EXERCISE AIM:
Return each line exactly as written. Begin with the first line of the entries and end with the line that has "Видео: школа каменщиков-реставраторов".
START EXERCISE DATA
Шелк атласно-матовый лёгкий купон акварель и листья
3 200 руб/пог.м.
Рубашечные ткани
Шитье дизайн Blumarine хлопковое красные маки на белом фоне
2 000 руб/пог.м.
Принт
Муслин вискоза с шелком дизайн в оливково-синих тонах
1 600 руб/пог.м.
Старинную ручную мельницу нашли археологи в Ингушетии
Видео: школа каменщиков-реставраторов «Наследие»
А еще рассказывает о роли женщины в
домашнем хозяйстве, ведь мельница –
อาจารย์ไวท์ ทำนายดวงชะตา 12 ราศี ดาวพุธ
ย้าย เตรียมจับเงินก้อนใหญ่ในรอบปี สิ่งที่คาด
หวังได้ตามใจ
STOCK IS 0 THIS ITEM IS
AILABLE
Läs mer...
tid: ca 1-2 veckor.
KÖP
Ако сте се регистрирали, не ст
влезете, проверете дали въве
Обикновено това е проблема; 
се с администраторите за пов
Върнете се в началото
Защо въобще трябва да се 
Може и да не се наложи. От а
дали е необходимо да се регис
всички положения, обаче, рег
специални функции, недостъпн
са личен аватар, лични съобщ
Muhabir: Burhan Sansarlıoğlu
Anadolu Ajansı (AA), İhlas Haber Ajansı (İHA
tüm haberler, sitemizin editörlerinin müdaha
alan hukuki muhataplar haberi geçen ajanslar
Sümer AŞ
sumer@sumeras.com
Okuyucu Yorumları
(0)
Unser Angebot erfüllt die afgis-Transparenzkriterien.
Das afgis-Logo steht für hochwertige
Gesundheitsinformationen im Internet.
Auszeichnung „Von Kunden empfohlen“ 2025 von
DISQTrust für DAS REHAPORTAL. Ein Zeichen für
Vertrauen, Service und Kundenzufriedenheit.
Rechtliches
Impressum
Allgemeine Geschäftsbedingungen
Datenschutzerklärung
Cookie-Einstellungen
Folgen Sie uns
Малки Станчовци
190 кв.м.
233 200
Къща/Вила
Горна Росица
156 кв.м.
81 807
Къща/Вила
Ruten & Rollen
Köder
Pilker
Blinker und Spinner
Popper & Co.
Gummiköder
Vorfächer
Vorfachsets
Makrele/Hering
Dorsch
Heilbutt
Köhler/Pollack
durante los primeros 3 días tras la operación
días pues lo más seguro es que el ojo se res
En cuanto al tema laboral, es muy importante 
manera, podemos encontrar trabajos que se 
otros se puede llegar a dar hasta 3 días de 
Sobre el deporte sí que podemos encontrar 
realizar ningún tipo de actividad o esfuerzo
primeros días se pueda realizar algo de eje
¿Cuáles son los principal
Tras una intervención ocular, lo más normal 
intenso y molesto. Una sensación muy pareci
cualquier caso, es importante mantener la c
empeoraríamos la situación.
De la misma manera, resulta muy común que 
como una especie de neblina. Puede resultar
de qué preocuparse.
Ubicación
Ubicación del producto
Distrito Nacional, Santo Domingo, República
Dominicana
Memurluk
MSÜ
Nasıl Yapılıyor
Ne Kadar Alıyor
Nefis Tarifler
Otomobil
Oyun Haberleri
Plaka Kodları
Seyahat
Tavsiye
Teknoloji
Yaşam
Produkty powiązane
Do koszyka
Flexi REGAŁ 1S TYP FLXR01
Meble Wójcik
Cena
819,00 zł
END EXERCISE DATA
ANSWER SPACE:
Шелк атласно-матовый лёгкий купон акварель и листья
3 200 руб/пог.м.
Рубашечные ткани
Шитье дизайн Blumarine хлопковое красные маки на белом фоне
2 000 руб/пог.м.
Принт
Муслин вискоза с шелком дизайн в оливково-синих тонах
1 600 руб/пог.м.
Старинную ручную мельницу нашли археологи в Ингушетии
Видео: школа каменщиков-реставраторов «Наследие»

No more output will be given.